Cuidando al Páramo de Santurbán de los daños de la mineria

En la región andina, ecosistemas de alta montaña, llamados páramos, capturan agua de la niebla y la suministran a tierras bajas. Uno de ellos es el páramo de Santurbán, que abastece de agua dulce a más de dos millones de personas en Colombia.  

Santurbán, como los otros páramos del continente, también captura grandes cantidades de carbono, siendo así un aliado clave para la mitigación de la crisis climática. Es además refugio para cientos de especies amenazadas, incluyendo al icónico oso de anteojos.
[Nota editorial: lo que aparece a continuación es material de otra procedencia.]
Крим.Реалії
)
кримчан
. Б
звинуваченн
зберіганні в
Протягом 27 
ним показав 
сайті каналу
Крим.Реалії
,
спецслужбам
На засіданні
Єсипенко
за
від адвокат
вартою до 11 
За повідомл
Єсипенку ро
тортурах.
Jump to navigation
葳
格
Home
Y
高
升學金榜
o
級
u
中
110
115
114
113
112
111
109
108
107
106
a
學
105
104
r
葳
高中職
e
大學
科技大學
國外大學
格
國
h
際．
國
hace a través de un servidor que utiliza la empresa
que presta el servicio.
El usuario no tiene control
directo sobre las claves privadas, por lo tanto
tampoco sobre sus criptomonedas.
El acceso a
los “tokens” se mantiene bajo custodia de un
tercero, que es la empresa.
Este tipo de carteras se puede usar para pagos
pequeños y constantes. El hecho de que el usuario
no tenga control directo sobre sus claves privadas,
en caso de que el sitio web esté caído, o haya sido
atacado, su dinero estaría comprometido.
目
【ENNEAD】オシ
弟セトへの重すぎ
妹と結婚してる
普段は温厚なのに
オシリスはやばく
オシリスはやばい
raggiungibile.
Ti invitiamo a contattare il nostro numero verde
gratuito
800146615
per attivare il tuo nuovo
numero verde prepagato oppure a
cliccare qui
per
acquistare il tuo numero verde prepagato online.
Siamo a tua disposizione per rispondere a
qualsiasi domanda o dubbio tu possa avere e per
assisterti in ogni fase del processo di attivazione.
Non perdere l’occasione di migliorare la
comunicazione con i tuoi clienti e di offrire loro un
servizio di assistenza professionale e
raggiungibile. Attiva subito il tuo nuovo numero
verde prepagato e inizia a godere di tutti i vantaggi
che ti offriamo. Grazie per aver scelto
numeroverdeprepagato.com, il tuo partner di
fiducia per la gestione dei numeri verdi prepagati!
La tierra en y alrededor del páramo contiene oro y otros minerales. Ello ha puesto a Santurbán en la mira de la industria minera multinacional que, por décadas, ha buscado instalar proyectos de gran escala en el ecosistema que amenazan con degradarlo.  

El Comité para la Defensa del Agua y el Páramo de Santurbán —una coalición de personas defensoras ambientales— ha frenado estos intentos continuos, apoyado por AIDA y otras organizaciones de la sociedad civil.  

 

Antecedentes

El páramo de Santurbán está en medio de la cordillera Oriental de los Andes colombianos, en los departamentos de Santander y Norte de Santander, a una altura que va de los 2.200 a los 4.290 metros sobre el nivel del mar.
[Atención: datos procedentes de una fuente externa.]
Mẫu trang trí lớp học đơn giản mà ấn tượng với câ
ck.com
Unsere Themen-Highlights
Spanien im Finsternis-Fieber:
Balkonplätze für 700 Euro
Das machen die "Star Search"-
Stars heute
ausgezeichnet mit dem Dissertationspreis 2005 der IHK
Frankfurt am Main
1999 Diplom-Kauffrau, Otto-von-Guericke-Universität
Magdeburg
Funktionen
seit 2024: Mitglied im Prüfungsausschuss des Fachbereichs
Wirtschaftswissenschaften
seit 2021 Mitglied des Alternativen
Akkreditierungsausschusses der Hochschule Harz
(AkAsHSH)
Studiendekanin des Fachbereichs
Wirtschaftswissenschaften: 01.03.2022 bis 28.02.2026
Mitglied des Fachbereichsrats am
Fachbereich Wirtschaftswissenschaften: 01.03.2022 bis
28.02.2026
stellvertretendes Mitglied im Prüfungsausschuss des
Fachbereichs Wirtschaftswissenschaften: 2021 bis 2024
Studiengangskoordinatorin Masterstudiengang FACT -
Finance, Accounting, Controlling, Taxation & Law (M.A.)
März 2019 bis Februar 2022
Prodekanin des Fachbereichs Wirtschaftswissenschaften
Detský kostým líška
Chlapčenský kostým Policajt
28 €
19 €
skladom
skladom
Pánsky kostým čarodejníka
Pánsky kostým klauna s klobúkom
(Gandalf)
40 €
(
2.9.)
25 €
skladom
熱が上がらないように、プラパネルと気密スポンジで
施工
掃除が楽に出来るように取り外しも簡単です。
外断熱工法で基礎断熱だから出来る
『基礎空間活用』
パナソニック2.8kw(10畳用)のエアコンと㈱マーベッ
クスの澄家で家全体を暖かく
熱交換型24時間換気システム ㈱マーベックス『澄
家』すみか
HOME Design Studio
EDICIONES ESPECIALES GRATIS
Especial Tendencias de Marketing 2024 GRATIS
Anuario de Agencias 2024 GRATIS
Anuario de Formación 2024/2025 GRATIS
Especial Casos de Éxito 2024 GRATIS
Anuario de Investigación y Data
Comprende una superficie de 129.743 hectáreas, en las que alberga 57 lagunas. Es hábitat de 457 especies de plantas y de 293 de fauna vertebrada.

En Santurbán existen yacimientos mineros, sobre todo de oro, pero también de plata y cobre. A ello se debe la tradición minera de la región, particularmente en la parte del páramo que está en Santander, en la provincia de Soto Norte. Las comunidades de la zona han construido su cultura e identidad en torno a la extracción de oro, principalmente artesanal y de pequeña escala.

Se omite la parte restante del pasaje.